The US FAA's air traffic organization (ATO) has received internal approval to continue using a safety management system (SMS) the agency has been developing for the past five year. Based on ICAO standards, the SMS contains four main components - safety policy, safety assurance, safety risk management and safety promotion.

The FAA has been developing the program for agency-wide deployment since 2005, looking to ICAO and foreign aviation regulators for best practices before creating a custom version. The agency initially focused on ATO, its largest organization, in part to help safely usher in its next generation air transportation system (NextGen). The agency says its safety and airports organizations will have similar programs in place by October.

"An effective safety management system lets us manage both the risks and the challenges of introducing new technology into the National Airspace System," says FAA Administrator Randy Babbitt. "Practically speaking, SMS is as important as the new technology itself. We're able to assess risks with a standardized approach. SMS will be a huge boost for NextGen."
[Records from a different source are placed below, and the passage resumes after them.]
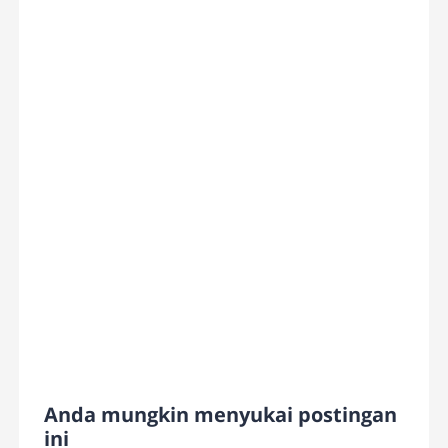
Anda mungkin menyukai postingan
ini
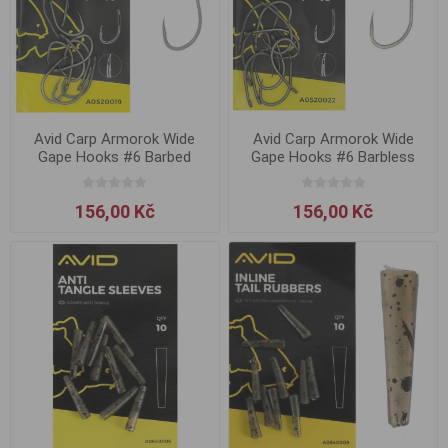
Avid Carp Armorok Wide
Avid Carp Armorok Wide
Gape Hooks #6 Barbed
Gape Hooks #6 Barbless
156,00 Kč
156,00 Kč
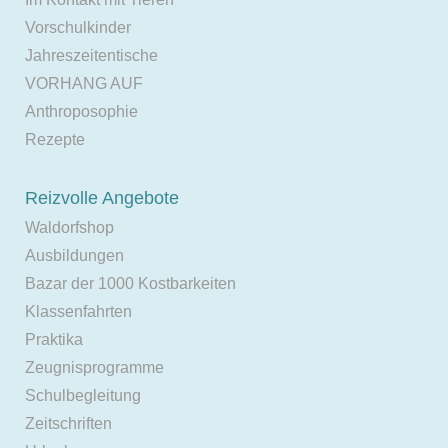
Vorschulkinder
Jahreszeitentische
VORHANG AUF
Anthroposophie
Rezepte
Reizvolle Angebote
Waldorfshop
Ausbildungen
Bazar der 1000 Kostbarkeiten
Klassenfahrten
Praktika
Zeugnisprogramme
Schulbegleitung
Zeitschriften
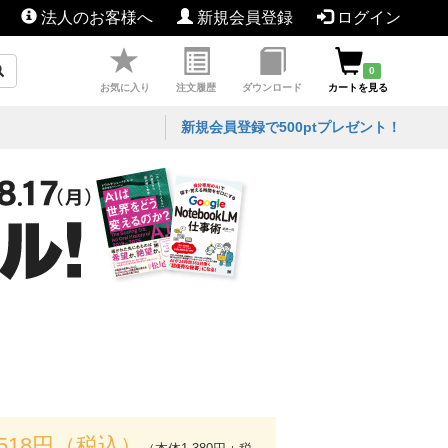
法人のお客様へ
新規会員登録
ログイン
0
お気に入り
注文履歴
ダウンロード
カートを見る
新規会員登録で500ptプレゼント！
,518円（税込）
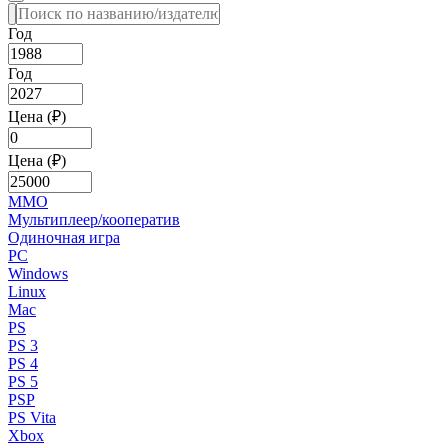
Год
Год
Цена (₽)
Цена (₽)
MMO
Мультиплеер/кооператив
Одиночная игра
PC
Windows
Linux
Mac
PS
PS 3
PS 4
PS 5
PSP
PS Vita
Xbox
The FAA says the ATO SMS will serve as a framework that will allow it to identify, assess and manage safety risks associated with changes to the National Airspace System (NAS). As NextGen technology is introduced into the airspace system, SMS calls for air traffic safety teams to conduct a risk analyses and document the technology's safety impact.

For the past five years, the FAA has used SMS to conduct reviews for enroute air traffic control system modernization and for the automatic dependent surveillance - broadcast (ADS-B) technology before it was declared operational in the Gulf of Mexico in December, says Huan Nguyen, director of safety management systems for the ATO. From a broader perspective, Nguyen says the system will be used for "any changes to the NAS under the purview of the ATO", regardless of the size of the change. "We will make changes in a consistent manner for everything," he adds.